The OCR mandates are not merely confined to actions. They apply to students' speech, too. Columbia University already lists "love letters" as a form of sexual harassment. The University of California, Santa Cruz, classifies using "terms of endearment" as sexual harassment. (Who could have ever imagined that one could be endeared and harassed at the same time?). At Yale, "unspoken sexual innuendo such as voice inflection" is considered sexual harassment. The absurdities are seemingly endless in 21st Century "hire" education.
Shortly after the evidence revealed that the accuser in the infamous Duke Lacrosse case was lying, I wrote a letter to Duke Professor K. Holloway. She was the ringleader of the "Duke 88" – a bunch of professors who publicly accused the Duke Lacrosse players of both rape and racism before they had their day in court. In my letter, I urged her to take responsibility for damaging the reputations of innocent students at her own university. Her response is printed below in its entirety:
"Mr. [sic] Adams: You have made the error of anticipating that I have some interest in what you have to say. I do not. K. Holloway."
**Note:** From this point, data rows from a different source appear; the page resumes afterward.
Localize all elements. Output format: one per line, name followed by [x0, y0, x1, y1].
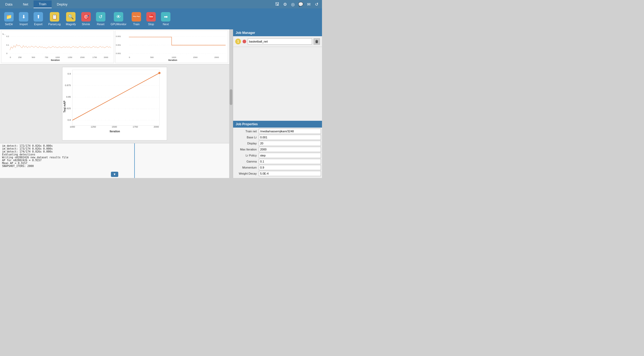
- toolbar-next[interactable]: ➡ Next: [159, 11, 173, 27]
- scrollbar-thumb[interactable]: [230, 89, 232, 105]
- prop-label-momentum: Momentum: [234, 166, 258, 169]
- svg-text:1500: 1500: [193, 56, 197, 59]
- prop-row-weightdecay: Weight Decay: [234, 171, 321, 176]
- toolbar-stop[interactable]: ⛔ Stop: [144, 11, 158, 27]
- svg-text:1500: 1500: [112, 125, 117, 128]
- svg-text:0.001: 0.001: [116, 52, 121, 55]
- svg-text:1500: 1500: [80, 56, 84, 59]
- svg-text:2000: 2000: [214, 56, 219, 59]
- log-vline: [134, 143, 135, 178]
- chart-lr: 0.001 0.001 0.001 0 500 1000 1500 2000 I…: [115, 30, 228, 63]
- svg-text:0.825: 0.825: [65, 107, 71, 110]
- svg-text:250: 250: [18, 56, 22, 59]
- chart-left-title: Tr...: [2, 33, 6, 35]
- svg-text:1750: 1750: [133, 125, 138, 128]
- tab-net[interactable]: Net: [18, 1, 33, 8]
- toolbar-setdir[interactable]: 📁 SetDir: [2, 11, 16, 27]
- toolbar-train[interactable]: 〜〜 Train: [130, 11, 143, 27]
- import-label: Import: [19, 23, 28, 26]
- delete-job-button[interactable]: 🗑: [314, 38, 320, 45]
- svg-text:0.1: 0.1: [6, 44, 9, 46]
- svg-text:0.001: 0.001: [116, 35, 121, 38]
- svg-text:1750: 1750: [92, 56, 97, 59]
- svg-text:0.2: 0.2: [6, 35, 9, 38]
- svg-text:0.001: 0.001: [116, 44, 121, 46]
- log-line-6: Mean AP = 0.9157: [2, 162, 227, 165]
- mail-icon[interactable]: ✉: [306, 1, 312, 7]
- log-area: im_detect: 172/174 0.026s 0.000s im_dete…: [0, 143, 229, 178]
- svg-text:2000: 2000: [154, 125, 159, 128]
- setdir-label: SetDir: [5, 23, 13, 26]
- prop-row-lrpolicy: Lr Policy: [234, 153, 321, 158]
- toolbar-magnify[interactable]: 🔍 Magnify: [64, 11, 78, 27]
- tab-deploy[interactable]: Deploy: [52, 1, 73, 8]
- chat-icon[interactable]: 💬: [298, 1, 304, 7]
- toolbar-shrink[interactable]: 🎯 Shrink: [79, 11, 93, 27]
- prop-value-weightdecay[interactable]: [259, 171, 321, 176]
- svg-text:Iteration: Iteration: [110, 130, 120, 133]
- job-manager-spacer: [233, 47, 322, 121]
- log-line-4: Writing n02802426 new_dataset results fi…: [2, 156, 227, 159]
- log-line-5: AP for n02802426 = 0.9157: [2, 159, 227, 162]
- prop-row-baselr: Base Lr: [234, 135, 321, 140]
- toolbar-export[interactable]: ⬆ Export: [31, 11, 45, 27]
- prop-value-gamma[interactable]: [259, 159, 321, 164]
- import-icon: ⬇: [19, 12, 28, 22]
- prop-value-display[interactable]: [259, 141, 321, 146]
- toolbar-parselog[interactable]: 📋 ParseLog: [46, 11, 63, 27]
- prop-value-lrpolicy[interactable]: [259, 153, 321, 158]
- prop-label-maxiter: Max Iteration: [234, 148, 258, 151]
- svg-rect-45: [72, 70, 159, 125]
- svg-text:1000: 1000: [70, 125, 75, 128]
- job-name-input[interactable]: [248, 38, 312, 45]
- toolbar-import[interactable]: ⬇ Import: [17, 11, 30, 27]
- svg-text:0.85: 0.85: [66, 96, 71, 98]
- magnify-label: Magnify: [66, 23, 76, 26]
- prop-value-maxiter[interactable]: [259, 147, 321, 152]
- charts-top: Tr... 0.2 0.1 0 0 250 500 750 1000 1250 …: [0, 29, 229, 64]
- svg-text:0: 0: [6, 52, 7, 55]
- export-icon: ⬆: [34, 12, 43, 22]
- prop-value-baselr[interactable]: [259, 135, 321, 140]
- target-icon[interactable]: ◎: [290, 1, 296, 7]
- svg-text:0.8: 0.8: [67, 119, 71, 121]
- prop-label-baselr: Base Lr: [234, 136, 258, 139]
- job-properties-header: Job Properties: [233, 121, 322, 128]
- toolbar-gpumonitor[interactable]: 👁 GPUMonitor: [109, 11, 129, 27]
- center-chart-area: Test mAP 0.9 0.875 0.85 0.825 0.8 1000 1…: [0, 64, 229, 143]
- train-icon: 〜〜: [132, 12, 141, 22]
- prop-value-trainnet[interactable]: [259, 129, 321, 134]
- prop-row-display: Display: [234, 141, 321, 146]
- prop-row-trainnet: Train net: [234, 129, 321, 134]
- refresh-icon[interactable]: ↺: [314, 1, 319, 7]
- prop-label-trainnet: Train net: [234, 130, 258, 133]
- log-line-2: im_detect: 174/174 0.026s 0.000s: [2, 150, 227, 153]
- svg-text:1250: 1250: [91, 125, 96, 128]
- next-icon: ➡: [161, 12, 170, 22]
- nav-right-icons: 🖫 ⚙ ◎ 💬 ✉ ↺: [274, 1, 322, 7]
- prop-label-display: Display: [234, 142, 258, 145]
- toolbar-reset[interactable]: ↺ Reset: [94, 11, 108, 27]
- nav-tabs: Data Net Train Deploy 🖫 ⚙ ◎ 💬 ✉ ↺: [0, 0, 322, 8]
- right-panel: Job Manager 1 🗑 Job Properties Train net…: [233, 29, 322, 178]
- content-area: Tr... 0.2 0.1 0 0 250 500 750 1000 1250 …: [0, 29, 229, 178]
- tab-train[interactable]: Train: [34, 1, 52, 8]
- stop-label: Stop: [148, 23, 154, 26]
- main-chart: Test mAP 0.9 0.875 0.85 0.825 0.8 1000 1…: [62, 67, 167, 140]
- prop-label-gamma: Gamma: [234, 160, 258, 163]
- scrollbar[interactable]: [229, 29, 233, 178]
- scroll-down-button[interactable]: ▼: [111, 172, 118, 177]
- svg-text:1000: 1000: [55, 56, 60, 59]
- shrink-label: Shrink: [82, 23, 90, 26]
- svg-text:0: 0: [129, 56, 130, 59]
- prop-value-momentum[interactable]: [259, 165, 321, 170]
- svg-text:0.875: 0.875: [65, 84, 71, 87]
- svg-text:0: 0: [10, 56, 11, 59]
- next-label: Next: [163, 23, 169, 26]
- tab-data[interactable]: Data: [0, 1, 18, 8]
- save-icon[interactable]: 🖫: [274, 1, 280, 7]
- svg-text:Iteration: Iteration: [51, 59, 60, 61]
- settings-icon[interactable]: ⚙: [282, 1, 288, 7]
- prop-row-maxiter: Max Iteration: [234, 147, 321, 152]
- gpumonitor-icon: 👁: [114, 12, 123, 22]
Professor Holloway may not be a rapist. But she is clearly a racist. Nonetheless, she has inspired me to write to the OCR with a modest proposal for handling sexual assault cases on college campuses.
Under my plan, any time a collegiate man is charged with rape his accuser is automatically charged with criminal libel. Is she fails to prove her case then she is automatically convicted and expelled.
I plan to write to Professor Holloway because I anticipate that she has some interest in what I have to say. My anticipation might be in error. But, unlike sanctimonious feminists, I'm prepared to face the consequences if I'm wrong.